Probably close to a dozen times this week, I’ve run into a friend or relative who says something like, “We’re just glad you made it back alive.” Some even reference prayer for my safety. I find an aura of relief and rounds of “Oh, I couldn’t do that. I just couldn’t jump out of a cable car.” I’ve heard people use words like “brave” to describe our adrenaline moments.
Even Crystal told me that she thought me more of a man for the precipices I conquered.
I’ve been a glutton to absorb all this, deferring most of it weakly. I really wanted to accomplish something in the way of respect from this trip—in addition to the personal adrenaline. Many of my new church friends are mountain climbers and white water rafters and parents. I wished for equality in those conversation circles. I yearned to experience some of the Wild at Heart fulfillment of who God made men to be. I needed more stories to tell in my “creative nonfiction” life.
But I don’t feel fully worthy of the word “courageous.”
In retrospect, I remember the thrill as much or maybe more than the fear. It probably seems easy now that we’ve done our stunts, now that we don’t want to repeat them only because it would take away from the virginity of the respective moments.
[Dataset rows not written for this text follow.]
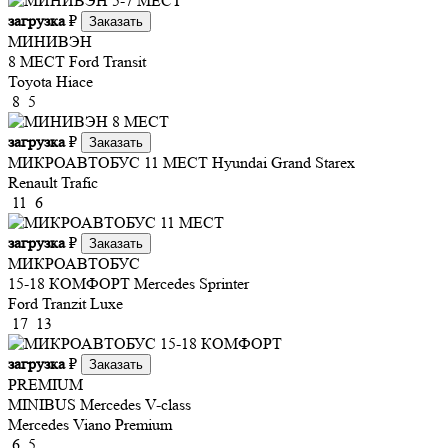
загрузка
₽
Заказать
МИНИВЭН
8 МЕСТ
Ford Transit
Toyota Hiace
8
5
загрузка
₽
Заказать
МИКРОАВТОБУС 11 МЕСТ
Hyundai Grand Starex
Renault Trafic
11
6
загрузка
₽
Заказать
МИКРОАВТОБУС
15-18 КОМФОРТ
Mercedes Sprinter
Ford Tranzit Luxe
17
13
загрузка
₽
Заказать
PREMIUM
MINIBUS
Mercedes V-class
Mercedes Viano Premium
6
5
The law of diminishing returns.
There was fear for some of the things like the Nevis bungy and the Shotover Canyon swing. But it’s mostly in your head and mostly well prior to the jump. In fact, the swing was only scary because the staff did play with your psyche—professional and comedic intimidation.
It’s the small things that make the build-up intimidating: the sway and glass floors of the bungy gondola, the windy gravel access roads cut into the cliffs, the other jumpers freezing on the ledge then suddenly disappearing. As each carabiner is secured on your harness, your heart rate rises in anticipation. But then there’s this instantaneous steeling, a readiness, a sense of welcome abandon. Part of it may be wanting to get your money’s worth. I didn’t pay $7,000 and fly halfway around the world to chicken out. Let’s do this!
So, that last large inhale proves as much from relief as from anticipation. I’ve talked about this moment, imagined it, wanted it. It’s larger than it really is.
And it’s here.
The first second of the bungy and of the first jump on the swing have clear audio but foggy video in my memory. The sensation of falling cannot be described. It’s a lot like the reversing drop of Magic Mountain’s Déja Vu and X rides but more ragged and loose. It’s funny, too: it’s only for the first part of the descent. You still feel the falling throughout the drop—the nearing river, the wind boxing your ears; but it’s like an inverted Willy Wonka elevator ride.
It’s not quite spiritual, not quite sexual—a freedom beyond words. It’s flying yet falling, cheating gravity of its malignant intent. It’s victory, a sweet [dry] taste in your mouth, a weightless brass set. You yell cathartically on the way down, ecstatically on the bounce and winch back to the platform.
It’s short, too short. And it doesn’t seem like 440 or 197 feet down—or the up-to-3 G’s advertised.
“How was it, mate?”
“That was frickin’ awesome! Wow! Woo! Man! Oh, Timmy! That was incredible. Wow.”
Such is not the retrospect of heroes and soldiers, parents and evangelists—a far cry from William Wallace’s “Freedom!” It’s not the stuff of Captain John Smith and Christopher Columbus. There are 30 patents on AJ Hackett’s Nevis bungy system; we stand as two of thousands to have Nevis’d, of tens of thousands to have bungy’d and canyon dived. Heck, we arrived in a bus. 90-some-year-old fogies have duplicated our “feats.”
But I’ll soak in the lore, the legend, the “Tell me everything; I want to hear the whole story!” I’ll bask in the glow of retrospect and well-timed photographs. I’ll keep the ease and simplicity to me and Timmy, the recollection to a grand story.
It’s not like you can call my bluff.